Kepala Dinas Energi dan Sumber Daya Mineral (ESDM) Kalimantan Timur, Bambang Arwanto. (Foto : Fathur/indcyber.com)
Indcyber.com, Samarinda – Kepala Dinas Energi dan Sumber Daya Mineral (ESDM) Kalimantan Timur, Bambang Arwanto, mengungkapkan bahwa kawasan Hutan Dengan Tujuan Khusus (KHDTK) Universitas Mulawarman seluas 300 hektare kini berada dalam ancaman serius akibat tumpang tindih dengan sejumlah Izin Usaha Pertambangan (IUP) aktif.
Hal ini disampaikannya kepada media usai rapat dengar pendapat (RDP) lintas komisi bersama DPRD Kaltim yang turut dihadiri Kepala Balai Gakkum KLHK Wilayah Kalimantan, Leonardo Gultom, dan Kepala KHDTK Unmul, Rustam, di Gedung Utama E DPRD Kaltim, Senin (5/5/2025).
“Ada sekitar 3,26 hektare yang sudah terdampak langsung oleh aktivitas tambang ilegal. Bahkan, beberapa IUP seperti milik Bismillah Reskaltim dan KSU Buma sudah masuk ke wilayah KHDTK,” tegas Bambang.
Ia menambahkan, ketidakteraturan ini terjadi sejak diberlakukannya sistem perizinan Online Single Submission (OSS) berbasis risiko yang tertuang dalam Peraturan Pemerintah Nomor 5 Tahun 2021. Sistem ini dinilai membuka ruang tumpang tindih karena lemahnya verifikasi spasial terhadap perizinan lahan.
“Tanah jadi tidak terkendali dan dimanfaatkan oleh pelaku tambang ilegal.
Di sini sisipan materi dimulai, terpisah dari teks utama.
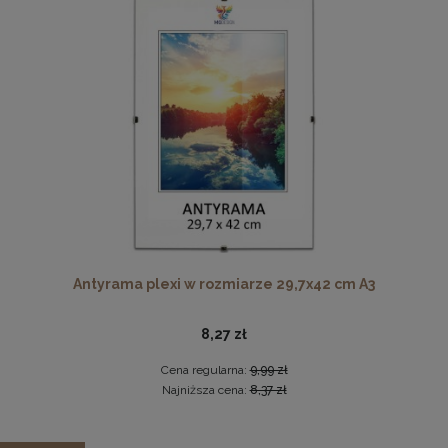
Cena regularna:
101,49 zł
Najniższa cena:
101,49 zł
DO KOSZYKA
Drewniana, frezowana ramka na zdjęcia, plakaty, obrazy w
rozmiarze 21 x 30 cm w kolorze białym
19,99 zł
DO KOSZYKA
Antyrama plexi w rozmiarze 29,7x42 cm A3
8,27 zł
Cena regularna:
9,99 zł
Najniższa cena:
8,37 zł
Zestaw 10 szt. antyram w rozmiarze 13 x 18 cm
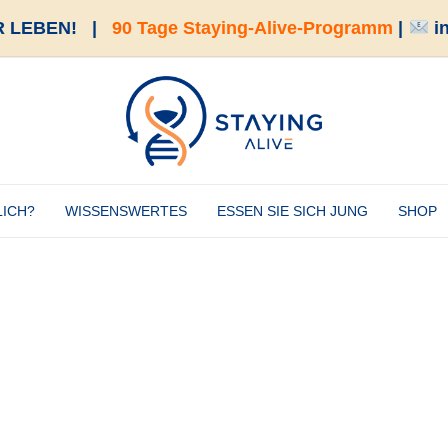
 LEBEN!
|
90 Tage Staying-Alive-Programm
|
i
LICH?
WISSENSWERTES
ESSEN SIE SICH JUNG
SHOP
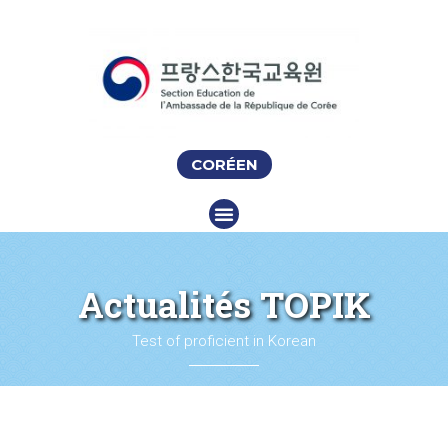
CORÉEN
Actualités TOPIK
Test of proficient in Korean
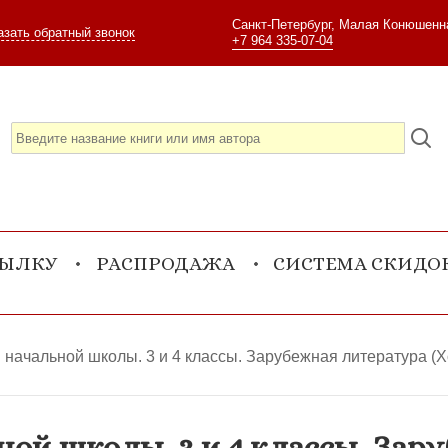
Санкт-Петербург, Малая Конюшенна
азать обратный звонок
+7 964 335-07-04
СЫЛКУ
РАСПРОДАЖА
СИСТЕМА СКИДО
 начальной школы. 3 и 4 классы. Зарубежная литература (Х
ой школы. 3 и 4 классы. Зар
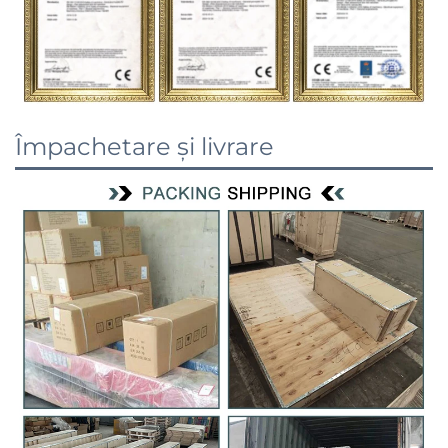
Împachetare și livrare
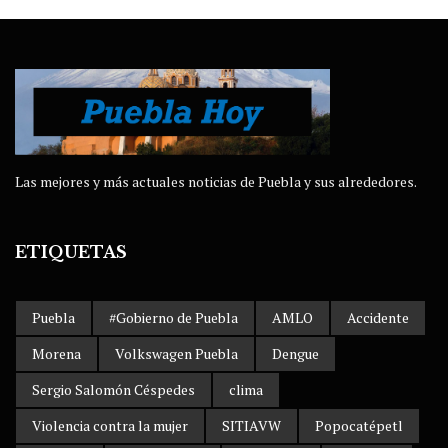
Las mejores y más actuales noticias de Puebla y sus alrededores.
ETIQUETAS
Puebla
#Gobierno de Puebla
AMLO
Accidente
Morena
Volkswagen Puebla
Dengue
Sergio Salomón Céspedes
clima
Violencia contra la mujer
SITIAVW
Popocatépetl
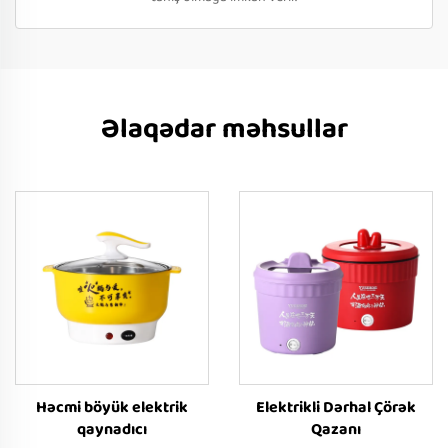
Əlaqədar məhsullar
Həcmi böyük elektrik
Elektrikli Dərhal Çörək
qaynadıcı
Qazanı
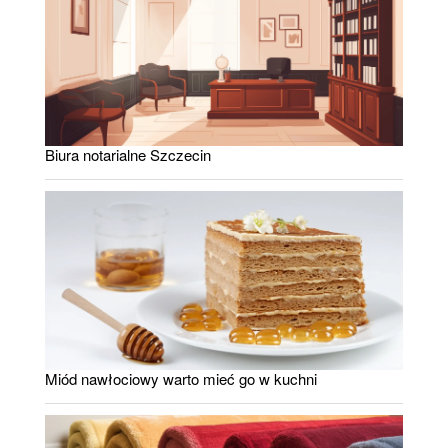
Biura notarialne Szczecin
Miód nawłociowy warto mieć go w kuchni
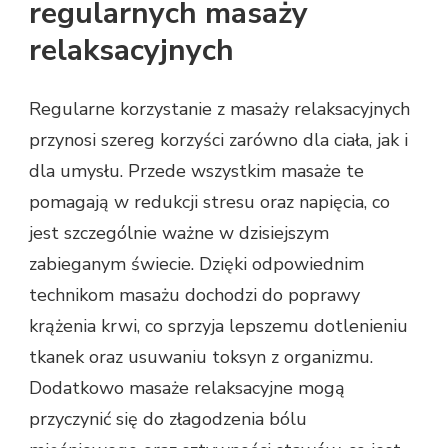
regularnych masaży
relaksacyjnych
Regularne korzystanie z masaży relaksacyjnych
przynosi szereg korzyści zarówno dla ciała, jak i
dla umysłu. Przede wszystkim masaże te
pomagają w redukcji stresu oraz napięcia, co
jest szczególnie ważne w dzisiejszym
zabieganym świecie. Dzięki odpowiednim
technikom masażu dochodzi do poprawy
krążenia krwi, co sprzyja lepszemu dotlenieniu
tkanek oraz usuwaniu toksyn z organizmu.
Dodatkowo masaże relaksacyjne mogą
przyczynić się do złagodzenia bólu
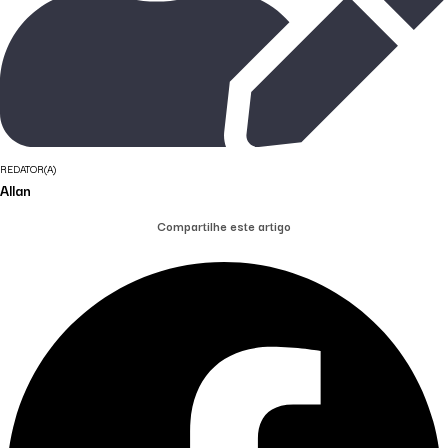
REDATOR(A)
Allan
Compartilhe este artigo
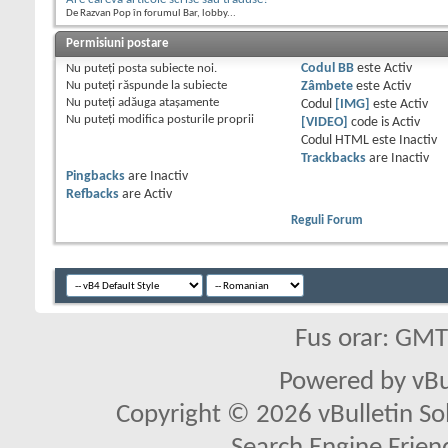
De Razvan Pop în forumul Bar, lobby...
Permisiuni postare
Nu puteţi
posta subiecte noi.
Codul BB
este
Activ
Nu puteţi
răspunde la subiecte
Zâmbete
este
Activ
Nu puteţi
adăuga ataşamente
Codul
[IMG]
este
Activ
Nu puteţi
modifica posturile proprii
[VIDEO]
code is
Activ
Codul HTML este
Inactiv
Trackbacks
are
Inactiv
Pingbacks
are
Inactiv
Refbacks
are
Activ
Reguli Forum
Fus orar: GM
Powered by vBu
Copyright © 2026 vBulletin Solu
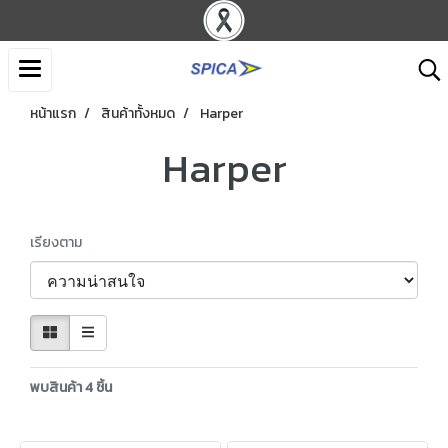
หน้าแรก
สินค้าทั้งหมด
Harper
Harper
เรียงตาม
พบสินค้า 4 ชิ้น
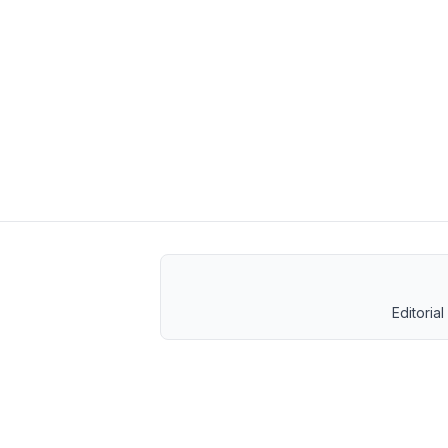
Editorial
Maka, kami mendorong agar Universitas Mulawarman segera menyurati Kementerian ESDM untuk meninjau ulang dan merevisi IUP yang tumpang tindih,” jelasnya.
Dalam rapat yang berlangsung intens tersebut, DPRD Kaltim juga mengusulkan pembentukan Satuan Tugas (Satgas) Tambang Ilegal lintas sektor. Gagasan itu disambut positif oleh ESDM Kaltim.
“Kami sangat mendukung ide pembentukan Satgas ini. Karena masalah tambang ilegal sangat kompleks dan butuh penanganan lintas institusi, baik daerah maupun pusat,” kata Bambang.
Dukungan ini menunjukkan keseriusan Pemerintah Provinsi Kaltim dalam menyelamatkan kawasan strategis KHDTK Unmul dari kerusakan lebih lanjut. Sementara DPRD Kaltim mendorong percepatan koordinasi antar-lembaga agar kebijakan penertiban bisa segera dieksekusi.